August 15th, 2016
A reader in New York asked the following:
What is the best way to make a formal complaint against a broker/agent that has tried to cheat me on the invoice. First time… so annoyed.
PFRE readers report that this kind of thing is a rather rare occurrence. Here are some actions you can take:
- Real estate offices are typically interested in establishing and maintaining a good reputation in their market so a good first step is to find out who the managing broker is in the office where your client hangs their license. Personally contact them and explain your problem. They will usually be able to solve the problem.
- Some real estate photographers will claim this is a reason to collect before photos are delivered. I would argue that this is an overreaction since this is a relatively rare problem.
- Taking this kind of problem to small claims court is another remedy.
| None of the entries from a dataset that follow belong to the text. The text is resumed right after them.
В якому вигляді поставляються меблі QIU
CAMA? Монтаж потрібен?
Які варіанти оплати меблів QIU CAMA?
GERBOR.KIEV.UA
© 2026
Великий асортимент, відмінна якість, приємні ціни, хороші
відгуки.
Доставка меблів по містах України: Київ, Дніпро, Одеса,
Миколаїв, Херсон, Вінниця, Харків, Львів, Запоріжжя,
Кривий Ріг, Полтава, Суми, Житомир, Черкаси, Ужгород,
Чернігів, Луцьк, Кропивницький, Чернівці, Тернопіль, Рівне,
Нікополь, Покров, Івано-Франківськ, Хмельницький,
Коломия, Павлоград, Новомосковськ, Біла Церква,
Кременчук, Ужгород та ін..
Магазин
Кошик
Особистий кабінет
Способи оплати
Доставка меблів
But to prevail in small claims court you will probably need a signed contract that clearly demonstrates the client did not meet the agreed to terms.
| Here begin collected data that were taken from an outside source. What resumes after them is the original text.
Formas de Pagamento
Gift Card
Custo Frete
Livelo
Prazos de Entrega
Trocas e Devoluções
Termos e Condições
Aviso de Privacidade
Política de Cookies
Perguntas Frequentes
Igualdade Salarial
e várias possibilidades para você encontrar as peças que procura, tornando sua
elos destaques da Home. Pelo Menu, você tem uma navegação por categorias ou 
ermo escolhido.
My guess is that most situations like this can be solved by talking to the client’s managing broker.
Update August 19: A follow up from the person that raised this question:
I had emailed the office manager who never responded. After seeing this post (inparticular the comment about letting the office manager know that MLS would be contacted to take the photos down)… that is what I did. She responded back immediately that she was sorry she did not contact me previously but she did take this seriously and would make sure I got paid. Now I received an email from the agent that she would be sending the money and I should not contact her again. Unbelievable! I did nothing wrong…just wanted to be paid. Anyway, I told the agent I had no intention of contacting her since I don’t do business with agents of her caliber. Anyway, lesson learned I take my money up front. Yesterday had a client and that is what I did and there were no issues with them.